TASK BRIEF: From the first line to the last, return the data exactly as it stands.

RECORDS SHOWN:
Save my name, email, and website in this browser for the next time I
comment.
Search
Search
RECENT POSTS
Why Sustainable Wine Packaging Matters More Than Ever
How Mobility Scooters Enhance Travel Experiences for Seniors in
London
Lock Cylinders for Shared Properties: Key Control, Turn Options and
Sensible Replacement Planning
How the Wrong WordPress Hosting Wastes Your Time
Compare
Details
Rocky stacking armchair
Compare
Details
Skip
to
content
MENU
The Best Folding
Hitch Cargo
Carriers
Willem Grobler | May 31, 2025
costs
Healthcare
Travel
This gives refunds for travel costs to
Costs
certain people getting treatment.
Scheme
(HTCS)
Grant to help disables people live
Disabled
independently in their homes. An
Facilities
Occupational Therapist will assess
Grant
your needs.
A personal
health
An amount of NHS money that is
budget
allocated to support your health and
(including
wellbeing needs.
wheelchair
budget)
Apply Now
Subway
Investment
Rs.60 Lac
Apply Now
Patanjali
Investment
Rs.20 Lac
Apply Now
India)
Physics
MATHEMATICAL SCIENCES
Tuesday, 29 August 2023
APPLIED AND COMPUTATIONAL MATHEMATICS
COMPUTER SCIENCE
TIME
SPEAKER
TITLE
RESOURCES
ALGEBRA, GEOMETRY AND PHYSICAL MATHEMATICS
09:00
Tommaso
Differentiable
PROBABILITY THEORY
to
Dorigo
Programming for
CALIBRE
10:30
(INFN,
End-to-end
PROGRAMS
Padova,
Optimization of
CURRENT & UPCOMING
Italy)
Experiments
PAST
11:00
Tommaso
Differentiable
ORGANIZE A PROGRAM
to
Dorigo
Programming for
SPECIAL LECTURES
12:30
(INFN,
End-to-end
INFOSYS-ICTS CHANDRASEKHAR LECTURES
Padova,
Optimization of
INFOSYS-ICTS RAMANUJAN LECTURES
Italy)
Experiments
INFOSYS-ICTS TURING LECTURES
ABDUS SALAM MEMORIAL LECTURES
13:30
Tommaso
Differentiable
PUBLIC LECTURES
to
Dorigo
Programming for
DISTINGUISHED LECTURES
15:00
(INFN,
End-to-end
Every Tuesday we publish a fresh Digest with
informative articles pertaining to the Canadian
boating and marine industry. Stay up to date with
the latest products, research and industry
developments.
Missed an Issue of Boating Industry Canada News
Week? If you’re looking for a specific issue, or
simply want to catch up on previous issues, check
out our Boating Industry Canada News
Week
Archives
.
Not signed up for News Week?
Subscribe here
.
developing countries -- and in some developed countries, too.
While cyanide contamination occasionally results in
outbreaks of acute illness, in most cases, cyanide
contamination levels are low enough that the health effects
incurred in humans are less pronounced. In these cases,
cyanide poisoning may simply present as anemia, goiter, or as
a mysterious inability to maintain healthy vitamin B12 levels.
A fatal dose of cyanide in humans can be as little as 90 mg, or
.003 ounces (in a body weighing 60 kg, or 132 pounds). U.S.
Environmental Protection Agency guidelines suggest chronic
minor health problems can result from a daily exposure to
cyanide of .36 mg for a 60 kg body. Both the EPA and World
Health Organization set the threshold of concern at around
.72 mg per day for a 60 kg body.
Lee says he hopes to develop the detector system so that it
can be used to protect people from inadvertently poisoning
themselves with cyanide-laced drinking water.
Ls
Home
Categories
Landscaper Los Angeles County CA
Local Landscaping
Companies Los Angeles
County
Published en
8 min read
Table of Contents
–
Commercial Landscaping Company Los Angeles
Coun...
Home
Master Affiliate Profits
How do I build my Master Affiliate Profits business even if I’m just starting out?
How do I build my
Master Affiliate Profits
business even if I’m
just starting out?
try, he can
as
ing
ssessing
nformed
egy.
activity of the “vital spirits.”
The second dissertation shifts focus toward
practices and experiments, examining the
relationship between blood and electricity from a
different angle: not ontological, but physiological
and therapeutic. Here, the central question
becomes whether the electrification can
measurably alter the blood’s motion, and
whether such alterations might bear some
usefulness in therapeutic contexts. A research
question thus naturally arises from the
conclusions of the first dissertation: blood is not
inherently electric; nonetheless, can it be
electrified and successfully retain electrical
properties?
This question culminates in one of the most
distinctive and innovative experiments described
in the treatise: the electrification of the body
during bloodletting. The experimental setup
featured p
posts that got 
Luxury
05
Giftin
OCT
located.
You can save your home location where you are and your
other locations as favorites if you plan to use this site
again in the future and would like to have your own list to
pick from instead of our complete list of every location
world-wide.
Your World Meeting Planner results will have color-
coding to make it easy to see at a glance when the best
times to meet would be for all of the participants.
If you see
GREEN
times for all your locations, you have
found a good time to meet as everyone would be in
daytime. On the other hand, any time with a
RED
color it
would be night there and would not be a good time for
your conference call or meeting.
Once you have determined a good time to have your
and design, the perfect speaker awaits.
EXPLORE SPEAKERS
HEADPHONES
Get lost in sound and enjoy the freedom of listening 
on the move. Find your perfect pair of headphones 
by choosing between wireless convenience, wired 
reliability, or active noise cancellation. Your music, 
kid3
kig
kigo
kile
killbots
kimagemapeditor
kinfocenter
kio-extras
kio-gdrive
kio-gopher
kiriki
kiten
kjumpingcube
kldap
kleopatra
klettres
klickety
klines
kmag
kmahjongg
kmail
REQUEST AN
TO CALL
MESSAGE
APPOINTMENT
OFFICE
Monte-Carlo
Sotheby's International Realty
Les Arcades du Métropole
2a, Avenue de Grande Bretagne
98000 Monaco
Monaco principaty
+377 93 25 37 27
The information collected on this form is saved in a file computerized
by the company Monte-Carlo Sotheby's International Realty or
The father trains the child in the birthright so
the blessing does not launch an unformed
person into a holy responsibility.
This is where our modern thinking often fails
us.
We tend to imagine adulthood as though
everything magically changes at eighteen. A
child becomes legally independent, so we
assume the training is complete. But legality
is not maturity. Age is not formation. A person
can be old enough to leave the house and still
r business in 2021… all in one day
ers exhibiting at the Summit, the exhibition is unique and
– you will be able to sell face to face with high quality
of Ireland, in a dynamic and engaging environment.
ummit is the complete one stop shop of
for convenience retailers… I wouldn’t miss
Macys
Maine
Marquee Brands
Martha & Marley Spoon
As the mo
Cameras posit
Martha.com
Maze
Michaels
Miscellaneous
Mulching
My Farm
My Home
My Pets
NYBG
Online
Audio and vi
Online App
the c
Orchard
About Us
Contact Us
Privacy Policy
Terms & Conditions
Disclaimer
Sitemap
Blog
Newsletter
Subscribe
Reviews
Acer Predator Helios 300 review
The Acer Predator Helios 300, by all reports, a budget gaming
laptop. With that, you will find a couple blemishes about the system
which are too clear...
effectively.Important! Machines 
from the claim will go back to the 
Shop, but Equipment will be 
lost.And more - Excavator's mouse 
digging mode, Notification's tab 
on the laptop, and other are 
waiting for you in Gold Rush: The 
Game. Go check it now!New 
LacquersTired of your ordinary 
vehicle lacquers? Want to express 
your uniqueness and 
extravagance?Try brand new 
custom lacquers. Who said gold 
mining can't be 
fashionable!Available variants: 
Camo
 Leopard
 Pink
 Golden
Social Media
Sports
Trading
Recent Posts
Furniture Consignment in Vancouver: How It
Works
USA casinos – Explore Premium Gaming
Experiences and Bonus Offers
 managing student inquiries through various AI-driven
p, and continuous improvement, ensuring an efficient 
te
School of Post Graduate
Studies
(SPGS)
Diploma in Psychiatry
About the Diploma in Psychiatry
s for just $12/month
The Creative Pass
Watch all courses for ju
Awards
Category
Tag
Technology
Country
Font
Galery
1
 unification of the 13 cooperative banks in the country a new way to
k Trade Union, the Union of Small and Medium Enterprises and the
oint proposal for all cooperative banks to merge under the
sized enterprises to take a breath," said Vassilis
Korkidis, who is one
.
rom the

TASK RESPONSE:
Save my name, email, and website in this browser for the next time I
comment.
Search
Search
RECENT POSTS
Why Sustainable Wine Packaging Matters More Than Ever
How Mobility Scooters Enhance Travel Experiences for Seniors in
London
Lock Cylinders for Shared Properties: Key Control, Turn Options and
Sensible Replacement Planning
How the Wrong WordPress Hosting Wastes Your Time
Compare
Details
Rocky stacking armchair
Compare
Details
Skip
to
content
MENU
The Best Folding
Hitch Cargo
Carriers
Willem Grobler | May 31, 2025
costs
Healthcare
Travel
This gives refunds for travel costs to
Costs
certain people getting treatment.
Scheme
(HTCS)
Grant to help disables people live
Disabled
independently in their homes. An
Facilities
Occupational Therapist will assess
Grant
your needs.
A personal
health
An amount of NHS money that is
budget
allocated to support your health and
(including
wellbeing needs.
wheelchair
budget)
Apply Now
Subway
Investment
Rs.60 Lac
Apply Now
Patanjali
Investment
Rs.20 Lac
Apply Now
India)
Physics
MATHEMATICAL SCIENCES
Tuesday, 29 August 2023
APPLIED AND COMPUTATIONAL MATHEMATICS
COMPUTER SCIENCE
TIME
SPEAKER
TITLE
RESOURCES
ALGEBRA, GEOMETRY AND PHYSICAL MATHEMATICS
09:00
Tommaso
Differentiable
PROBABILITY THEORY
to
Dorigo
Programming for
CALIBRE
10:30
(INFN,
End-to-end
PROGRAMS
Padova,
Optimization of
CURRENT & UPCOMING
Italy)
Experiments
PAST
11:00
Tommaso
Differentiable
ORGANIZE A PROGRAM
to
Dorigo
Programming for
SPECIAL LECTURES
12:30
(INFN,
End-to-end
INFOSYS-ICTS CHANDRASEKHAR LECTURES
Padova,
Optimization of
INFOSYS-ICTS RAMANUJAN LECTURES
Italy)
Experiments
INFOSYS-ICTS TURING LECTURES
ABDUS SALAM MEMORIAL LECTURES
13:30
Tommaso
Differentiable
PUBLIC LECTURES
to
Dorigo
Programming for
DISTINGUISHED LECTURES
15:00
(INFN,
End-to-end
Every Tuesday we publish a fresh Digest with
informative articles pertaining to the Canadian
boating and marine industry. Stay up to date with
the latest products, research and industry
developments.
Missed an Issue of Boating Industry Canada News
Week? If you’re looking for a specific issue, or
simply want to catch up on previous issues, check
out our Boating Industry Canada News
Week
Archives
.
Not signed up for News Week?
Subscribe here
.
developing countries -- and in some developed countries, too.
While cyanide contamination occasionally results in
outbreaks of acute illness, in most cases, cyanide
contamination levels are low enough that the health effects
incurred in humans are less pronounced. In these cases,
cyanide poisoning may simply present as anemia, goiter, or as
a mysterious inability to maintain healthy vitamin B12 levels.
A fatal dose of cyanide in humans can be as little as 90 mg, or
.003 ounces (in a body weighing 60 kg, or 132 pounds). U.S.
Environmental Protection Agency guidelines suggest chronic
minor health problems can result from a daily exposure to
cyanide of .36 mg for a 60 kg body. Both the EPA and World
Health Organization set the threshold of concern at around
.72 mg per day for a 60 kg body.
Lee says he hopes to develop the detector system so that it
can be used to protect people from inadvertently poisoning
themselves with cyanide-laced drinking water.
Ls
Home
Categories
Landscaper Los Angeles County CA
Local Landscaping
Companies Los Angeles
County
Published en
8 min read
Table of Contents
–
Commercial Landscaping Company Los Angeles
Coun...
Home
Master Affiliate Profits
How do I build my Master Affiliate Profits business even if I’m just starting out?
How do I build my
Master Affiliate Profits
business even if I’m
just starting out?
try, he can
as
ing
ssessing
nformed
egy.
activity of the “vital spirits.”
The second dissertation shifts focus toward
practices and experiments, examining the
relationship between blood and electricity from a
different angle: not ontological, but physiological
and therapeutic. Here, the central question
becomes whether the electrification can
measurably alter the blood’s motion, and
whether such alterations might bear some
usefulness in therapeutic contexts. A research
question thus naturally arises from the
conclusions of the first dissertation: blood is not
inherently electric; nonetheless, can it be
electrified and successfully retain electrical
properties?
This question culminates in one of the most
distinctive and innovative experiments described
in the treatise: the electrification of the body
during bloodletting. The experimental setup
featured p
posts that got 
Luxury
05
Giftin
OCT
located.
You can save your home location where you are and your
other locations as favorites if you plan to use this site
again in the future and would like to have your own list to
pick from instead of our complete list of every location
world-wide.
Your World Meeting Planner results will have color-
coding to make it easy to see at a glance when the best
times to meet would be for all of the participants.
If you see
GREEN
times for all your locations, you have
found a good time to meet as everyone would be in
daytime. On the other hand, any time with a
RED
color it
would be night there and would not be a good time for
your conference call or meeting.
Once you have determined a good time to have your
and design, the perfect speaker awaits.
EXPLORE SPEAKERS
HEADPHONES
Get lost in sound and enjoy the freedom of listening 
on the move. Find your perfect pair of headphones 
by choosing between wireless convenience, wired 
reliability, or active noise cancellation. Your music, 
kid3
kig
kigo
kile
killbots
kimagemapeditor
kinfocenter
kio-extras
kio-gdrive
kio-gopher
kiriki
kiten
kjumpingcube
kldap
kleopatra
klettres
klickety
klines
kmag
kmahjongg
kmail
REQUEST AN
TO CALL
MESSAGE
APPOINTMENT
OFFICE
Monte-Carlo
Sotheby's International Realty
Les Arcades du Métropole
2a, Avenue de Grande Bretagne
98000 Monaco
Monaco principaty
+377 93 25 37 27
The information collected on this form is saved in a file computerized
by the company Monte-Carlo Sotheby's International Realty or
The father trains the child in the birthright so
the blessing does not launch an unformed
person into a holy responsibility.
This is where our modern thinking often fails
us.
We tend to imagine adulthood as though
everything magically changes at eighteen. A
child becomes legally independent, so we
assume the training is complete. But legality
is not maturity. Age is not formation. A person
can be old enough to leave the house and still
r business in 2021… all in one day
ers exhibiting at the Summit, the exhibition is unique and
– you will be able to sell face to face with high quality
of Ireland, in a dynamic and engaging environment.
ummit is the complete one stop shop of
for convenience retailers… I wouldn’t miss
Macys
Maine
Marquee Brands
Martha & Marley Spoon
As the mo
Cameras posit
Martha.com
Maze
Michaels
Miscellaneous
Mulching
My Farm
My Home
My Pets
NYBG
Online
Audio and vi
Online App
the c
Orchard
About Us
Contact Us
Privacy Policy
Terms & Conditions
Disclaimer
Sitemap
Blog
Newsletter
Subscribe
Reviews
Acer Predator Helios 300 review
The Acer Predator Helios 300, by all reports, a budget gaming
laptop. With that, you will find a couple blemishes about the system
which are too clear...
effectively.Important! Machines 
from the claim will go back to the 
Shop, but Equipment will be 
lost.And more - Excavator's mouse 
digging mode, Notification's tab 
on the laptop, and other are 
waiting for you in Gold Rush: The 
Game. Go check it now!New 
LacquersTired of your ordinary 
vehicle lacquers? Want to express 
your uniqueness and 
extravagance?Try brand new 
custom lacquers. Who said gold 
mining can't be 
fashionable!Available variants: 
Camo
 Leopard
 Pink
 Golden
Social Media
Sports
Trading
Recent Posts
Furniture Consignment in Vancouver: How It
Works
USA casinos – Explore Premium Gaming
Experiences and Bonus Offers
 managing student inquiries through various AI-driven
p, and continuous improvement, ensuring an efficient 
te
School of Post Graduate
Studies
(SPGS)
Diploma in Psychiatry
About the Diploma in Psychiatry
s for just $12/month
The Creative Pass
Watch all courses for ju
Awards
Category
Tag
Technology
Country
Font
Galery
1
 unification of the 13 cooperative banks in the country a new way to
k Trade Union, the Union of Small and Medium Enterprises and the
oint proposal for all cooperative banks to merge under the
sized enterprises to take a breath," said Vassilis
Korkidis, who is one
.
rom the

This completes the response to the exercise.